E' una donna forte, Egidia Beretta, la mamma di Vittorio Arrigoni. Una donna forte e una bella persona. Uno di quei sindaci che ogni giorno sono lì nel loro paese a puntellare quel che resta della nostra malandata democrazia. Un anno fa a Gaza le hanno assassinato il figlio, quel ragazzo di 36 anni con l'aria un po' guascona che aveva deciso di dedicare la sua vita alla causa dei popoli oppressi. Vik, che oggi è un simbolo. Con quel suo appello "Restiamo umani" che rimbalza dai muri e dalle bacheche virtuali di mezzo mondo, declinato in tutte le lingue possibili.

Come le arrivò la notizia, quel 15 aprile?
Ho saputo che Vittorio era stato sequestrato nelle ore immediatamente successive, quando c'era già in circolazione il video che avrete visto tutti ma che io non ho voluto guardare. La sera chiamò un suo amico avvisandomi che la casa dove veniva tenuto prigionieri era stata individuata e che lo stavano per liberare. Poi, quella notte, mia figlia Alessandra mi svegliò: "Mamma, guarda che stanno dicendo che Vittorio è stato ucciso". Dalla Farnesina mi dicevano di non prestare fede  quello che si vedeva in televisione perché la notizia doveva ancora essere accertata. Ma era tutto vero.

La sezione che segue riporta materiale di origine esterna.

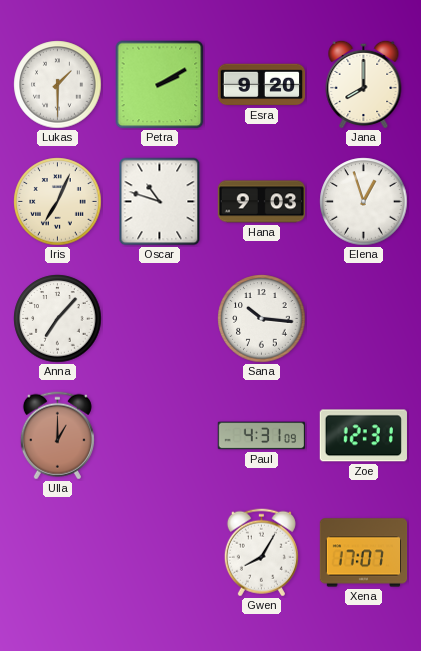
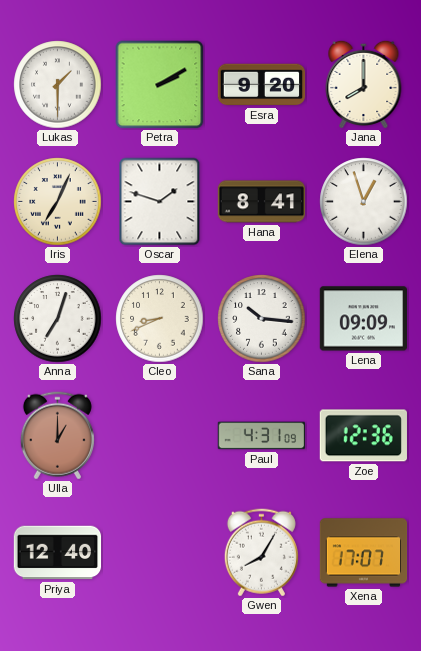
Oscar: 10:48 -> 1:48
Hana: 9:03 -> 8:41
Anna: 7:07 -> 7:03
Cleo: none -> 8:41
Lena: none -> 09:09
Zoe: 12:31 -> 12:36
Priya: none -> 12:40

Perchè è successo? Chi è stato?
E' quello che noi non sappiamo e terremmo a sapere. La cosa ha un po' dell'inverosimile. C'è chi dice "Vittorio è stato ucciso dai suoi amici palestinesi", ma non è così. I suoi amici sono quelli veri, che ci sono ancora adesso e che mai avrebbero fatto una cosa simile. Lui mi raccontava che nel sud della Striscia c'erano questi salafiti che contrastavano l'azione di Hamas, ancora più integralisti nel sostenere la purezza della loro fede, che ritenevano potesse venir contaminata. Aveva scritto qualcosa su di loro, ma molto tempo prima. Non capiamo perché abbiano preso di mira Vittorio e se lo abbiano fatto di propria iniziativa o su indicazione di chissà chi. Anche perché il capo dell'organizzazione dei salafiti aveva smentito decisamente che ci fossero loro dietro il rapimento.

C'è un processo in corso, a Gaza. Ci credete?
Sono partiti con serietà e io riponevo fiducia nella loro giustizia. Poi tutto si è rallentato: testimoni che non arrivano, avvocati della difesa che mancano. Ora qualcuno che ritratta. Eppure sarebbe anche nell'interesse delle autorità di Gaza venirne fuori. Che mettano la parola fine, questo non cancellerà il dolore ma almeno ci consentirà di mettere in un angolo e chiudere la vicenda. Quando ci hanno scritto i genitori di questi giovani, chiedendo misericordia per i loro figli, noi abbiamo risposto che la pena di morte per noi non esiste: una morte per una morte non ridà la vita a nessuno. Però abbiamo chiesto loro l'impegno a dirci la verità, vogliamo che domandino ai loro figli il perché. Lo chiediamo noi, ma anche i palestinesi di Gaza e della Cisgiordania, che da giorni stanno celebrando e ricordando Vittorio in questo primo anniversario.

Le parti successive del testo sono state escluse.